Thursday 8 May 2008

Silent World - Depression


Now I'm through the worst of it, I can look back and see with relief that I was always going to be alright, always going to be a survivor. My friends and family gave me huge amounts of support and listened to my ramblings and watched my tears. To them I will always be grateful for letting me go through what I needed to go through. I believe it was a process I needed to do.


Even though I had support around me in the midst of my worst moments of depression I always felt so alone. Not wanting to bother anyone, that my problems were my own, and didn't want to intrude on anyone else's life. I lived in a silent world. Here's what I wrote just after Christmas, my worst time. I stayed undressed, unwashed for three whole days. I slept a lot and wrote my feelings down.

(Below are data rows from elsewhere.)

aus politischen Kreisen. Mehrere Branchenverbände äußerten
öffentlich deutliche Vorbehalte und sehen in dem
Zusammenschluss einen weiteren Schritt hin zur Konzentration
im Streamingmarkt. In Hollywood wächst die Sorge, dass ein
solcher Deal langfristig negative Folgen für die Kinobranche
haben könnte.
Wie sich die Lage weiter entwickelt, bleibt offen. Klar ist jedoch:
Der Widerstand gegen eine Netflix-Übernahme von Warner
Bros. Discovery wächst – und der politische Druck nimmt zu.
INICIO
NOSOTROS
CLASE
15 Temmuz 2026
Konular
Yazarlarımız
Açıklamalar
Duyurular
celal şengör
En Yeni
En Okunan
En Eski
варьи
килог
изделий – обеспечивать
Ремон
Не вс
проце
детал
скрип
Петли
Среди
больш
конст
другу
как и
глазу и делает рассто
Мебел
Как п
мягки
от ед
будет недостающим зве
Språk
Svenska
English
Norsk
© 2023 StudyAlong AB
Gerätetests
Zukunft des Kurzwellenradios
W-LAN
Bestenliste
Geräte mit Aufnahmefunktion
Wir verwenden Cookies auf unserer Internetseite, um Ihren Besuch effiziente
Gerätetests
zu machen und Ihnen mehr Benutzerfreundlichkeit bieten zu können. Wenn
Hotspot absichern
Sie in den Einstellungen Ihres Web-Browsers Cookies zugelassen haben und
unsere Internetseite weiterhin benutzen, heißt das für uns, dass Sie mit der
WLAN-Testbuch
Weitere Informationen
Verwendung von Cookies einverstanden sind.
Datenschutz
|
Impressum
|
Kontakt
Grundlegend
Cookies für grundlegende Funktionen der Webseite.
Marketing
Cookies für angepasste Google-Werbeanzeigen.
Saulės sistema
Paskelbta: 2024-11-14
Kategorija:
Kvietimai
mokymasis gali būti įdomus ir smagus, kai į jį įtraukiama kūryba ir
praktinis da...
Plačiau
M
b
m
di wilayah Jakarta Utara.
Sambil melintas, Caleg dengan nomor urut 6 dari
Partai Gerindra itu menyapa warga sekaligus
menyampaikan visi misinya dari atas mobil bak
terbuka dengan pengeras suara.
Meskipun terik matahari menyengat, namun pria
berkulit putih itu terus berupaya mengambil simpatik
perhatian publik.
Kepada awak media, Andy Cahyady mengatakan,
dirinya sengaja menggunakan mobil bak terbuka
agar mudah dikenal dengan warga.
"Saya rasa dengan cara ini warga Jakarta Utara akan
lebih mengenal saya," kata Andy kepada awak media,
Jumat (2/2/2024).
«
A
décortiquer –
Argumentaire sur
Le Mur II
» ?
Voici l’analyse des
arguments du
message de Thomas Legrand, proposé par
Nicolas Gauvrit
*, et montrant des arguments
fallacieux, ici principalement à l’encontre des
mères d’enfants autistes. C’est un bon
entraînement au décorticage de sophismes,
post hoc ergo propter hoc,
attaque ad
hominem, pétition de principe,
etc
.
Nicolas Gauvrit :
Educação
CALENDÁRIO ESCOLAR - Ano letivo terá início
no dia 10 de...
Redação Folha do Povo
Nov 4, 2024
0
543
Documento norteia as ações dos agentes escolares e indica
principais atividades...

I live in a silent world. Oh I hear the tap dripping, the clock ticking away, I hear my phone ring and I hear peoples voices on the TV and out on the street. I hear cars as they drive through the rain puddles, I hear my neighbours slam their front door and run down the stair well. Yet I live in a silent world. An emotional silent world.


I do connect with those my life touches, but only to a point. The point I feel safe with. They never know the full extent of my silence. I make sure of that. To me the silence is deafening, unbearable, almost too unbearable to live with.


Yet I do live, I do want to live, but am doing so just day by day. Trying desperately not to show the real me, how awful I feel. I put on my 'happy-I'm-OK-really-face'. And most believe me, but some do not, but they let me be me, the way I am at the moment. On the outside I am just me, going through my daily routines, or not if I don't feel like it. Making arrangements and plans for the not too distant future. I cant cope with too far ahead, it panics me. I don't know how I'm going to cope to get there.


I feel so lost in this silent world. I just wish I could break through and make some kind of sound, so I feel I'm back in control of my life again.


Thankfully it was soon after this lowest point in my life so far that my grief counselling began. I have been able to use my sessions well, opening up, emotionally, letting the inner me breath again. I'm now finding my path again in life.